Australia will use robots to kill the millions of stray cats
Posted July 18, 2023 by: Admin
European settlers introduced several animal species to Australia in the 18th century, including rabbits, foxes and cats. Unfortunately, this well-intentioned act had serious consequences for local ecosystems. Among these introduced species, feral cats have become a major problem, particularly in Western Australia. The exponential growth of their population has had a devastating impact on native species, leading to the progressive decline of endemic fauna.
In June 2023, the Western Australian authorities made a controversial announcement: they plan to use cutting-edge technology in the form of killer robots to tackle the feral cat population. This decision is a desperate measure to stem the ecological imbalance caused by the rampant proliferation of cats on the island.
The gravity of the situation must be understood. A study published in March 2022 in the prestigious journal Diversity and Distributions revealed some shocking statistics. Cats, along with foxes, are responsible for the deaths of over 2.6 billion birds, reptiles and small mammals every year. This staggering figure underlines once again the urgency of tackling the feral cat problem to safeguard Australia’s unique and delicate biodiversity.
Robots to spot stray cats
Nearly 1000 images of numbats identified by #Felixers as non-targets at @perthzoo have cleared them for use with another threatened species. Felixers are feral cat grooming traps that use the shape and movement of an animal to detect and specifically target #feralcats. pic.twitter.com/5i79Qiun6V
— Biodiversity and Conservation Science (@Science_DBCA) July 21, 2020Advertisement:
Feral cats have devastated 27 native animal species and pose a serious threat to 120 others, according to a Geo report. Western Australia has responded by launching a massive A$7.6 million project to tackle this critical problem. The primary aim is to control the feral cat population, striking a balance between preserving biodiversity and animal welfare.
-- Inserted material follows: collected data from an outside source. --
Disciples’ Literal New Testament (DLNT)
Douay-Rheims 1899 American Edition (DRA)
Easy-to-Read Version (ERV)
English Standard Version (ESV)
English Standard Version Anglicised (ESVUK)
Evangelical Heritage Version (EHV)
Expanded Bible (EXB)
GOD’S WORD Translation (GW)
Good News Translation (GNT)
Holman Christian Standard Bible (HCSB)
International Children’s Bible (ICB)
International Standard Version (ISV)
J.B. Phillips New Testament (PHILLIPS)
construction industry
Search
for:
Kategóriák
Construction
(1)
Over the next five years, the project aims to implement a variety of humane measures, including trapping, sterilization and release programs, as well as the targeted elimination of problem individuals. With this comprehensive approach, the region hopes to restore ecological harmony and allow native wildlife to thrive, while respecting animal rights.
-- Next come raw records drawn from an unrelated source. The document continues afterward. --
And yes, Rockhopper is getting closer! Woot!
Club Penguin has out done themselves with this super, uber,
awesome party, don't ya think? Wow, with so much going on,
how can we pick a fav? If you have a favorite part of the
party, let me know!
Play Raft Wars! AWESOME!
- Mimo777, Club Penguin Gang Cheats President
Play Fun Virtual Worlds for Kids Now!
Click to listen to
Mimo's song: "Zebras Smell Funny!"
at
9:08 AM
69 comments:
Geo reports that a single feral cat has caused the extinction of 27 native animal species and poses a threat to 120 others. In response, Western Australia is taking decisive action by launching a major A$7.6 million project. Its ambitious goal is to eliminate six million stray cats in five years.
To achieve this, Western Australia has teamed up with Thylation, a local company, to deploy 15 state-of-the-art killer robots. These solar-powered robots are equipped with state-of-the-art lasers and cameras that enable them to accurately detect feral cats and distinguish them from other animals. This innovative approach aims to safeguard biodiversity and preserve the region’s delicate ecosystem.
Rapidly targeting its prey, the robot delivers an 8 mg dose of lethal sodium fluoracetate gel. Once ingested during grooming, it proves fatal to felines while remaining harmless to humans. Some regions have curfews for domestic cats, but not in Western Australia.